[Supplied records]

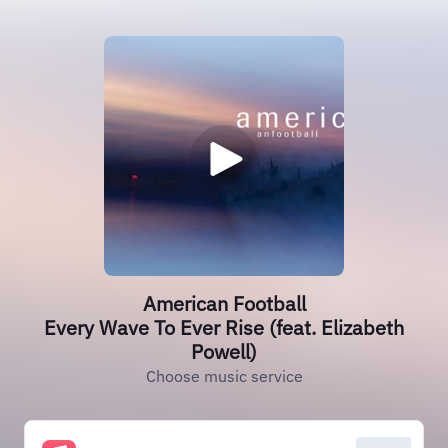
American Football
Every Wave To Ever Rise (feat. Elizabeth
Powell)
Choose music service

[/Supplied records]
[Supplied records]

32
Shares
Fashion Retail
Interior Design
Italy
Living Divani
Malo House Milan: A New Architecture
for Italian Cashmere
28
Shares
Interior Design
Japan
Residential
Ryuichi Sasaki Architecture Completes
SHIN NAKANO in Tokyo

[/Supplied records]

**Task brief:** Look through the material above and print exactly the lines from the one containing "American Football" to the one containing "Choose music service", both included, and nothing more.

**Task output:**
American Football
Every Wave To Ever Rise (feat. Elizabeth
Powell)
Choose music service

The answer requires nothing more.